● REQUIRED ACTION
Retype nothing but the lines from the start of the material up to and including the line with "harga bagi bangsa.". Pictures don't belong in the copy.

● SOURCE DATA

*** Block opens ***

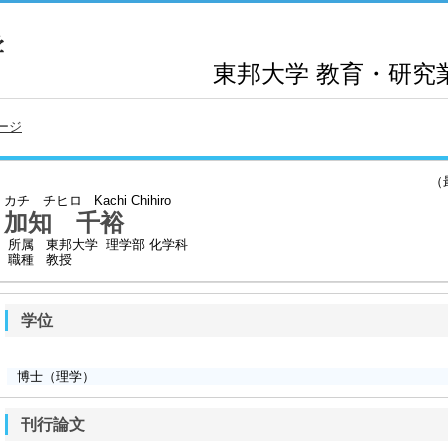
東邦大学
教育・研究
ージ
（最終
カチ チヒロ
Kachi Chihiro
加知 千裕
所属
東邦大学 理学部 化学科
職種
教授
学位
博士（理学）
刊行論文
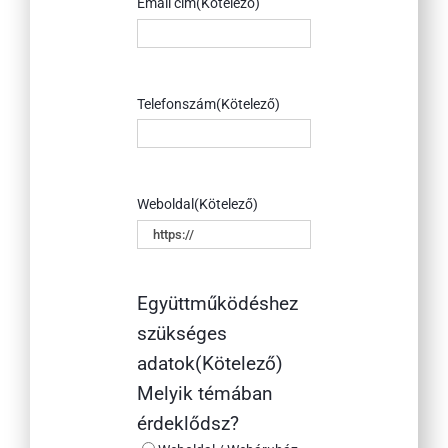
Email cím
(Kötelező)
Telefonszám
(Kötelező)
Weboldal
(Kötelező)
Együttműködéshez
szükséges
adatok
(Kötelező)
Melyik témában
érdeklődsz?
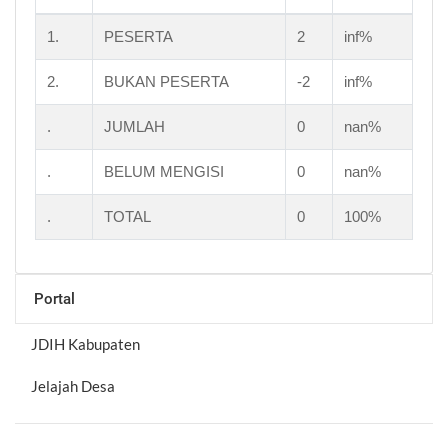
1.
PESERTA
2
inf%
2.
BUKAN PESERTA
-2
inf%
.
JUMLAH
0
nan%
.
BELUM MENGISI
0
nan%
.
TOTAL
0
100%
Portal
JDIH Kabupaten
Jelajah Desa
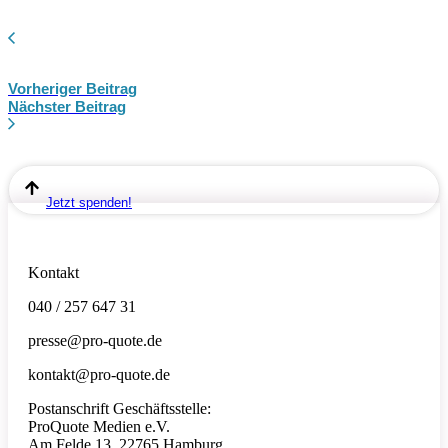
Vorheriger Beitrag
Nächster Beitrag
Jetzt spenden!
Kontakt
040 / 257 647 31
presse@pro-quote.de
kontakt@pro-quote.de
Postanschrift Geschäftsstelle:
ProQuote Medien e.V.
Am Felde 13, 22765 Hamburg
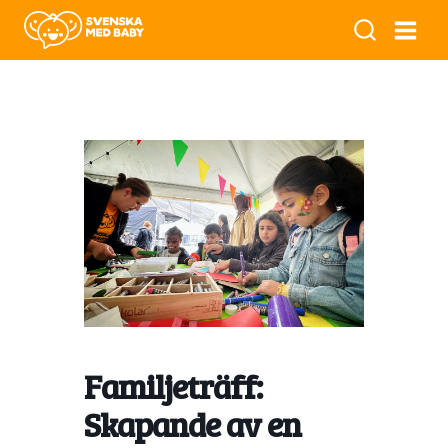
Familjeträff:
Skapande av en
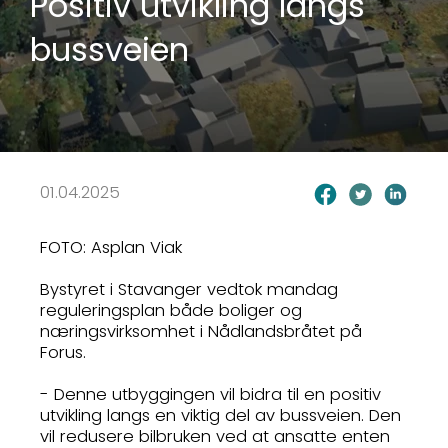
Positiv utvikling langs
bussveien
01.04.2025
FOTO: Asplan Viak
Bystyret i Stavanger vedtok mandag
reguleringsplan både boliger og
næringsvirksomhet i Nådlandsbråtet på
Forus.
- Denne utbyggingen vil bidra til en positiv
utvikling langs en viktig del av bussveien. Den
vil redusere bilbruken ved at ansatte enten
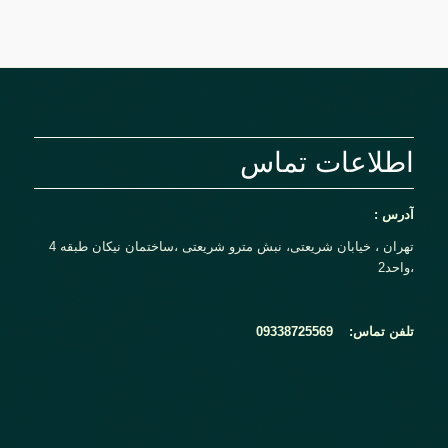
اطلاعات تماس
آدرس :
تهران ، خیابان شریعتی، نبش مترو شریعتی ،ساختمان نیکان طبقه 4
،واحد2
تلفن تماس:
09338725569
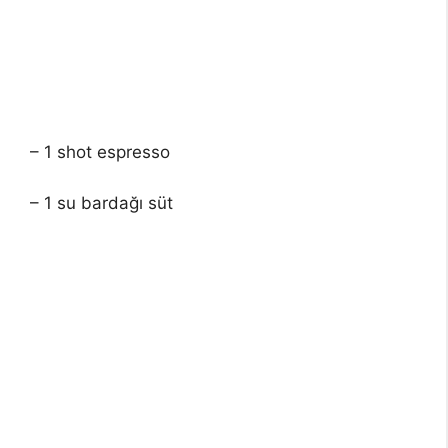
– 1 shot espresso
– 1 su bardağı süt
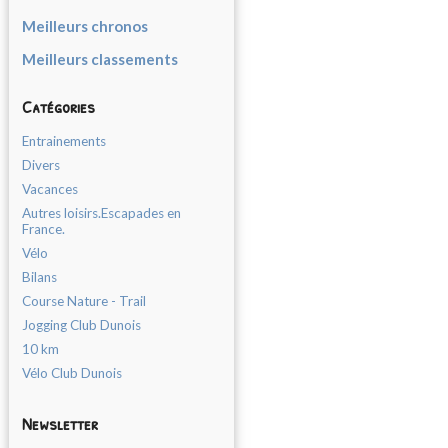
Meilleurs chronos
Meilleurs classements
Catégories
Entrainements
Divers
Vacances
Autres loisirs.Escapades en
France.
Vélo
Bilans
Course Nature - Trail
Jogging Club Dunois
10 km
Vélo Club Dunois
Newsletter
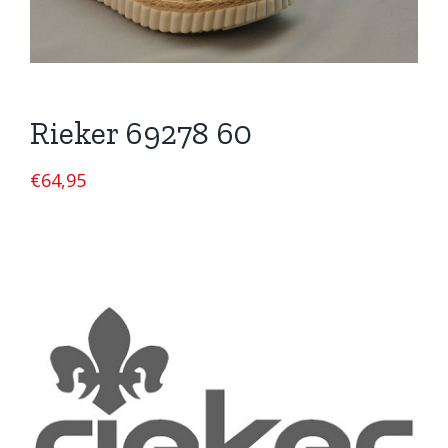
Rieker 69278 60
€
64,95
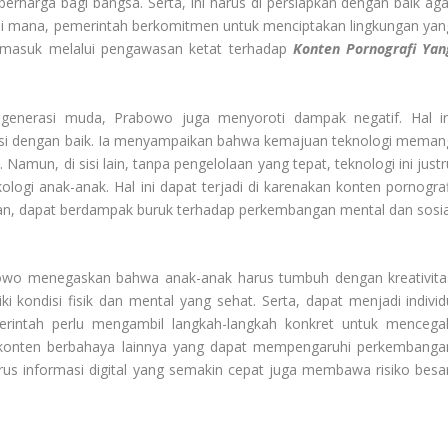
harga bagi bangsa. Serta, ini harus di persiapkan dengan baik aga
 mana, pemerintah berkomitmen untuk menciptakan lingkungan yan
termasuk melalui pengawasan ketat terhadap
Konten Pornografi Yan
generasi muda, Prabowo juga menyoroti dampak negatif. Hal in
 awasi dengan baik. Ia menyampaikan bahwa kemajuan teknologi meman
un, di sisi lain, tanpa pengelolaan yang tepat, teknologi ini justr
logi anak-anak. Hal ini dapat terjadi di karenakan konten pornograf
likan, dapat berdampak buruk terhadap perkembangan mental dan sosia
abowo menegaskan bahwa anak-anak harus tumbuh dengan kreativita
i kondisi fisik dan mental yang sehat. Serta, dapat menjadi individ
merintah perlu mengambil langkah-langkah konkret untuk mencega
i konten berbahaya lainnya yang dapat mempengaruhi perkembanga
arus informasi digital yang semakin cepat juga membawa risiko besar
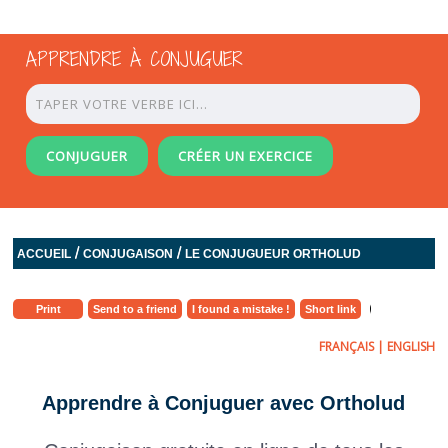
APPRENDRE À CONJUGUER
CONJUGUER
CRÉER UN EXERCICE
/
/
ACCUEIL
CONJUGAISON
LE CONJUGUEUR ORTHOLUD
Print
Send to a friend
I found a mistake !
Short link
FRANÇAIS
|
ENGLISH
Apprendre à Conjuguer avec Ortholud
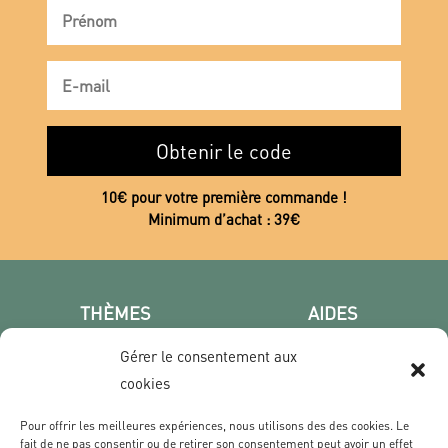
Obtenir le code
10€ pour votre première commande !
Minimum d’achat : 39€
THÈMES
AIDES
Poster photo
FAQ
Gérer le consentement aux
Les villes
CGV
cookies
Portrait
Confidentialité
Film & Série
Pour offrir les meilleures expériences, nous utilisons des des cookies. Le
fait de ne pas consentir ou de retirer son consentement peut avoir un effet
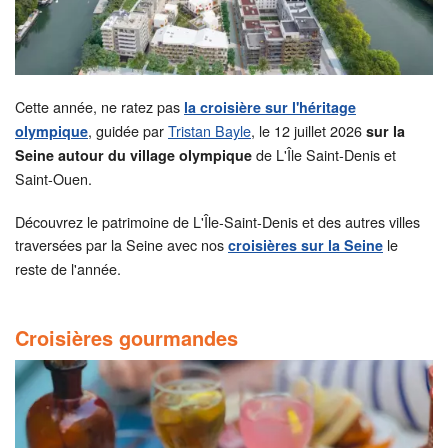
Cette année, ne ratez pas
la croisière sur l'héritage
, guidée par
Tristan Bayle
, le 12 juillet 2026
olympique
sur la
de L'Île Saint-Denis et
Seine autour du village olympique
Saint-Ouen.
Découvrez le patrimoine de L'Île-Saint-Denis et des autres villes
traversées par la Seine avec nos
le
croisières sur la Seine
reste de l'année.
Croisières gourmandes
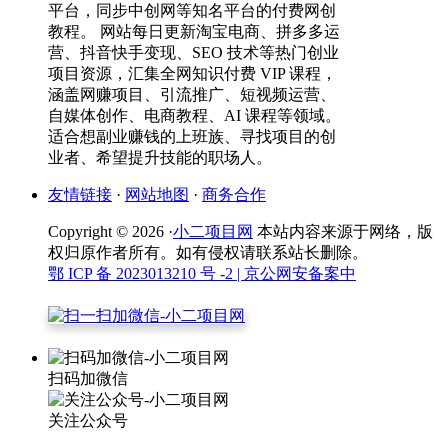
平台，同步中创网等知名平台的付费网创
教程。 网站每日更新淘宝电商、拼多多运
营、抖音快手变现、SEO 技术等热门创业
项目资源，汇集全网知识付费 VIP 课程，
涵盖网赚项目、引流推广、短视频运营、
自媒体创作、电商教程、AI 课程等领域。
适合想副业赚钱的上班族、寻找项目的创
业者、希望提升技能的职场人。
友情链接
·
网站地图
·
商务合作
Copyright © 2026 ·
小二项目网
本站内容来源于网络，版
权归原作者所有。如有侵权请联系站长删除。
鄂 ICP 备 2023013210 号 -2
| 京公网安备案中
扫码加微信
关注公众号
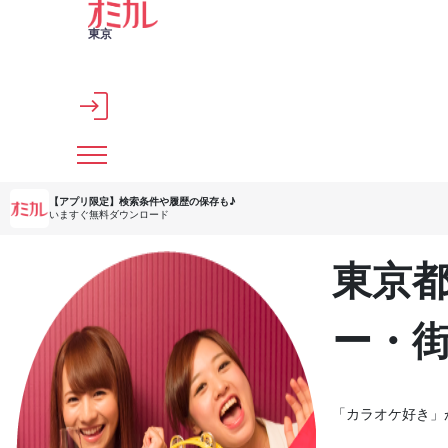
メインコンテンツへスキップ
東京
【アプリ限定】
検索条件や履歴の保存も♪
いますぐ無料ダウンロード
東京
ー・
「カラオケ好き」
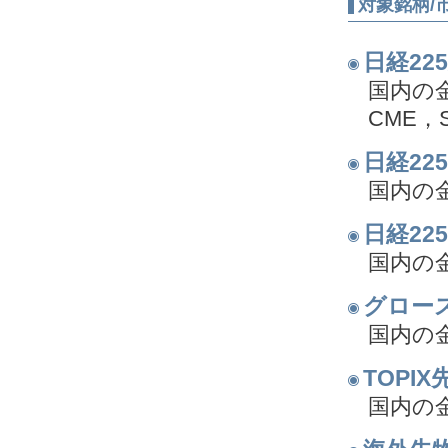
対象銘柄/
日経22
国内の
CME，
日経22
国内の
日経22
国内の
グロース
国内の
TOPIX
国内の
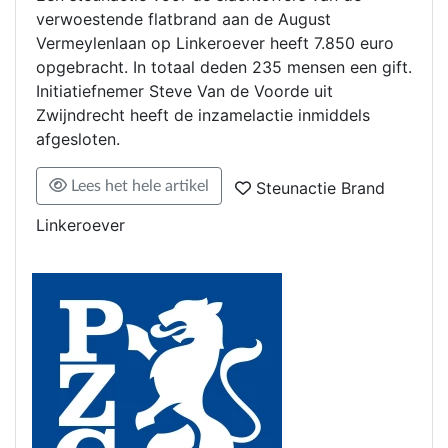
verwoestende flatbrand aan de August
Vermeylenlaan op Linkeroever heeft 7.850 euro
opgebracht. In totaal deden 235 mensen een gift.
Initiatiefnemer Steve Van de Voorde uit
Zwijndrecht heeft de inzamelactie inmiddels
afgesloten.
Lees het hele artikel
Steunactie Brand
Linkeroever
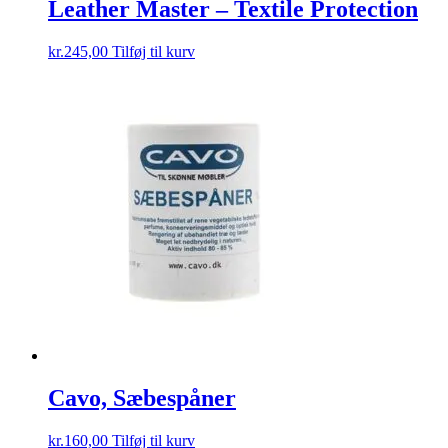
Leather Master – Textile Protection
kr.
245,00
Tilføj til kurv
Cavo, Sæbespåner
kr.
160,00
Tilføj til kurv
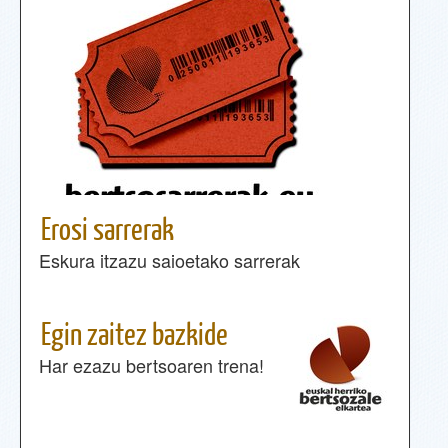
Erosi sarrerak
Eskura itzazu saioetako sarrerak
Egin zaitez bazkide
Har ezazu bertsoaren trena!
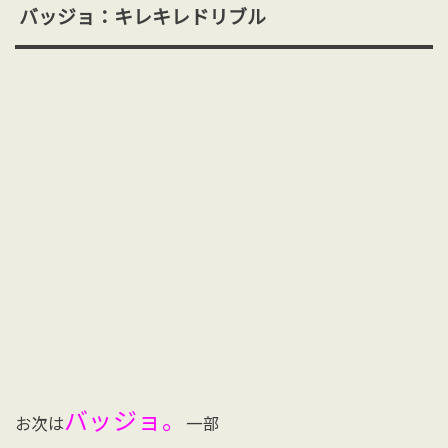
バッジョ：キレキレドリブル
バッジョ。
お次は
一部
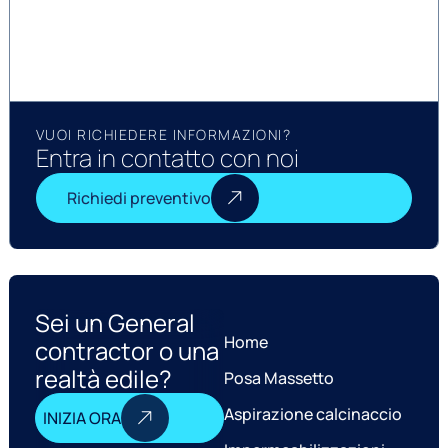
VUOI RICHIEDERE INFORMAZIONI?
Entra in contatto con noi
Richiedi preventivo
Sei un General
Home
contractor o una
realtà edile?
Posa Massetto
Aspirazione calcinaccio
INIZIA ORA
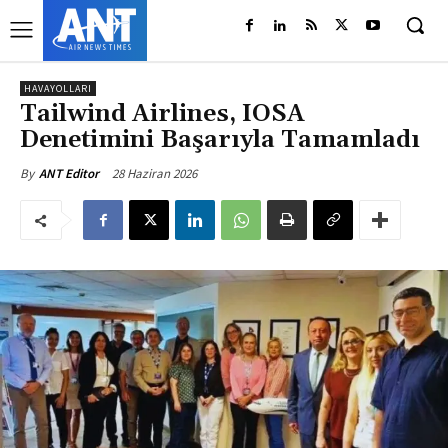
HAVAYOLLARI
Tailwind Airlines, IOSA
Denetimini Başarıyla Tamamladı
28 Haziran 2026
By
ANT Editor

*** Block closes ***

● TASK RESULT
東邦大学
教育・研究
ージ
（最終
カチ チヒロ
Kachi Chihiro
加知 千裕
所属
東邦大学 理学部 化学科
職種
教授
学位
博士（理学）
刊行論文
Email cím
(Kötelező)
Telefonszám
(Kötelező)
Weboldal
(Kötelező)
Együttműködéshez
szükséges
adatok
(Kötelező)
Melyik témában
érdeklődsz?
1.
PESERTA
2
inf%
2.
BUKAN PESERTA
-2
inf%
.
JUMLAH
0
nan%
.
BELUM MENGISI
0
nan%
.
TOTAL
0
100%
Portal
JDIH Kabupaten
Jelajah Desa
Vorheriger Beitrag
Nächster Beitrag
Jetzt spenden!
Kontakt
040 / 257 647 31
presse@pro-quote.de
kontakt@pro-quote.de
Postanschrift Geschäftsstelle:
ProQuote Medien e.V.
Am Felde 13, 22765 Hamburg
Familjeträff:
Skapande av en
Positiv utvikling langs
bussveien
01.04.2025
FOTO: Asplan Viak
Bystyret i Stavanger vedtok mandag
reguleringsplan både boliger og
næringsvirksomhet i Nådlandsbråtet på
Forus.
- Denne utbyggingen vil bidra til en positiv
utvikling langs en viktig del av bussveien. Den
vil redusere bilbruken ved at ansatte enten
اطلاعات تماس
آدرس :
تهران ، خیابان شریعتی، نبش مترو شریعتی ،ساختمان نیکان طبقه 4
،واحد2
تلفن تماس:
09338725569
– 1 shot espresso
– 1 su bardağı süt
Meilleurs chronos
Meilleurs classements
Catégories
Entrainements
Divers
Vacances
Autres loisirs.Escapades en
France.
Vélo
Bilans
Course Nature - Trail
Jogging Club Dunois
10 km
Vélo Club Dunois
Newsletter
Rieker 69278 60
€
64,95
harga bagi bangsa. Serta, ini harus di persiapkan dengan baik aga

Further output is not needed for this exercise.